The vice president’s journey to the sensitive demilitarized zone separating North and South Korea will come days after North Korea fired a ballistic missile into the ocean as an apparent warning.
North Korea fires missile
The missile flew 370 miles before falling into the Sea of Japan.
South Korea condemned the launch as a “grave provocation,” but the Pentagon said it posed no “immediate threat to US personnel or territory, or to our allies.”
The missile launch also came as a nuclear-powered American aircraft carrier, USS Ronald Reagan, arrived in South Korea for joint military drills.
Later this week, Harris will become the first Biden official to visit the Korean peninsula’s DMZ. Her plans were announced Tuesday by South Korean prime minister Han Duck-soo, who met with Harris in Tokyo.

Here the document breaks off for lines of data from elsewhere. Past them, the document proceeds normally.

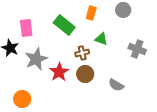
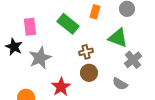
green triangle: (101, 39) -> (118, 38), moved, size x1.5
gray cross: (137, 49) -> (133, 60), moved, turned 30
red star: (59, 72) -> (61, 87), moved

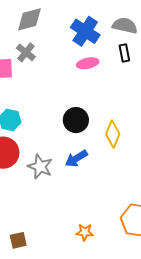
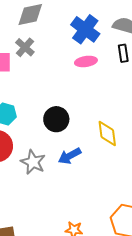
black circle: (76, 120) -> (56, 119), moved
yellow diamond: (113, 134) -> (107, 134), turned -32

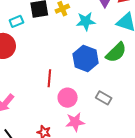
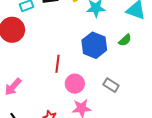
green semicircle: (116, 52) -> (125, 40), size x0.6

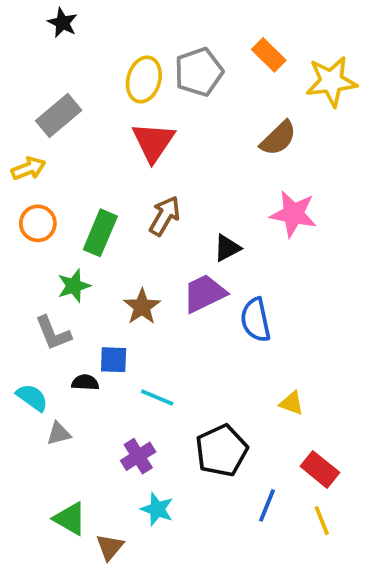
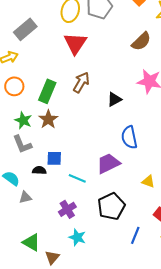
green star: (74, 286) -> (23, 120), moved, turned -30
purple trapezoid: (204, 293) -> (108, 163), moved
brown star: (142, 307) -> (48, 119), moved

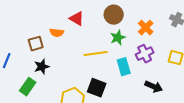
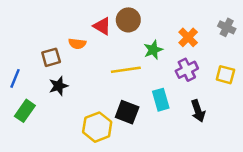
brown circle: (114, 15) -> (128, 20), moved
cyan rectangle: (124, 67) -> (161, 100), moved
green rectangle: (28, 87) -> (25, 111), moved
black arrow: (154, 87) -> (198, 111), turned 48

“Your visit to the DMZ and Seoul will be very symbolic demonstrations of your strong commitments to security and peace on the Korean Peninsula,” Han said.
Harris dispatched to sensitive region
Harris was in Tokyo for the state funeral of Japanese prime minister Shinzo Abe, who was assassinated in July.
The Biden White House has occasionally sent Harris on important diplomatic missions, with sometimes embarrassing results.
This is her second trip to Asia, a region that has grown increasingly tense over China’s aggression toward its neighbors, particularly Taiwan. President Biden said in a recent interview that the U.S. would go to war if China ever attacked Taiwan.
China is North Korea’s primary ally. North Korea has fired over 30 ballistic missiles this year, a record.
A Chinese propaganda newspaper denounced Harris’s visit to Asia, saying it would “escalate” tensions.